PROBLEM STATEMENT
Restate each record word for word, from the first to the last.

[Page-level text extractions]
::::::::::
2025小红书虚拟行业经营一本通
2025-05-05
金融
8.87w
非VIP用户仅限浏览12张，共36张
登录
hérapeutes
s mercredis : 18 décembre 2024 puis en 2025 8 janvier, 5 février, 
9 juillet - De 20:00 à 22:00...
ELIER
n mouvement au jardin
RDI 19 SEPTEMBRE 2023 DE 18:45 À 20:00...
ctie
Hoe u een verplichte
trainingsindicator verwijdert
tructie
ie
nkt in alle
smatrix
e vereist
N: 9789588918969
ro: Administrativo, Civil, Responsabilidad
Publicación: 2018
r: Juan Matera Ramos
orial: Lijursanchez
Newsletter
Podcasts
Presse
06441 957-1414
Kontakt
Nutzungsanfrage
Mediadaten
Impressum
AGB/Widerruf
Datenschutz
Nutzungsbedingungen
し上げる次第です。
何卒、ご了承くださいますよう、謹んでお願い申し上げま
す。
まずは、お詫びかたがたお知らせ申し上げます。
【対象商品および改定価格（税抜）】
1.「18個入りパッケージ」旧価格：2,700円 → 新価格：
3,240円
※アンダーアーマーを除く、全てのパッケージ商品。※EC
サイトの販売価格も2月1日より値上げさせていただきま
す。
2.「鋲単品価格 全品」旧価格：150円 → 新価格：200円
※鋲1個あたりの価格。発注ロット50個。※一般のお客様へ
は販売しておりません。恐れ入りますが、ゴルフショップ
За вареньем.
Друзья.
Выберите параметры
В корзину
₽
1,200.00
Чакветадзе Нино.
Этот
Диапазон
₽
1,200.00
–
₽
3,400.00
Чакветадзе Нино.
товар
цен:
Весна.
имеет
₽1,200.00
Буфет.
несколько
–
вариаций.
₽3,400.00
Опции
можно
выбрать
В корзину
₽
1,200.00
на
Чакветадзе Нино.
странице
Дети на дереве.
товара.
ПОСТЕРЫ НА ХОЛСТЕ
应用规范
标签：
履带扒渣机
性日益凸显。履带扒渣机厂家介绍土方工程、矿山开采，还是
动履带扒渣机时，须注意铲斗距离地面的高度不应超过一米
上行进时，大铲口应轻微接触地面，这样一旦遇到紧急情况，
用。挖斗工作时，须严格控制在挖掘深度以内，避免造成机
::::::::::
EXPECTED ANSWER
2025小红书虚拟行业经营一本通
2025-05-05
金融
8.87w
非VIP用户仅限浏览12张，共36张
登录
hérapeutes
s mercredis : 18 décembre 2024 puis en 2025 8 janvier, 5 février, 
9 juillet - De 20:00 à 22:00...
ELIER
n mouvement au jardin
RDI 19 SEPTEMBRE 2023 DE 18:45 À 20:00...
ctie
Hoe u een verplichte
trainingsindicator verwijdert
tructie
ie
nkt in alle
smatrix
e vereist
N: 9789588918969
ro: Administrativo, Civil, Responsabilidad
Publicación: 2018
r: Juan Matera Ramos
orial: Lijursanchez
Newsletter
Podcasts
Presse
06441 957-1414
Kontakt
Nutzungsanfrage
Mediadaten
Impressum
AGB/Widerruf
Datenschutz
Nutzungsbedingungen
し上げる次第です。
何卒、ご了承くださいますよう、謹んでお願い申し上げま
す。
まずは、お詫びかたがたお知らせ申し上げます。
【対象商品および改定価格（税抜）】
1.「18個入りパッケージ」旧価格：2,700円 → 新価格：
3,240円
※アンダーアーマーを除く、全てのパッケージ商品。※EC
サイトの販売価格も2月1日より値上げさせていただきま
す。
2.「鋲単品価格 全品」旧価格：150円 → 新価格：200円
※鋲1個あたりの価格。発注ロット50個。※一般のお客様へ
は販売しておりません。恐れ入りますが、ゴルフショップ
За вареньем.
Друзья.
Выберите параметры
В корзину
₽
1,200.00
Чакветадзе Нино.
Этот
Диапазон
₽
1,200.00
–
₽
3,400.00
Чакветадзе Нино.
товар
цен:
Весна.
имеет
₽1,200.00
Буфет.
несколько
–
вариаций.
₽3,400.00
Опции
можно
выбрать
В корзину
₽
1,200.00
на
Чакветадзе Нино.
странице
Дети на дереве.
товара.
ПОСТЕРЫ НА ХОЛСТЕ
应用规范
标签：
履带扒渣机
性日益凸显。履带扒渣机厂家介绍土方工程、矿山开采，还是
动履带扒渣机时，须注意铲斗距离地面的高度不应超过一米
上行进时，大铲口应轻微接触地面，这样一旦遇到紧急情况，
用。挖斗工作时，须严格控制在挖掘深度以内，避免造成机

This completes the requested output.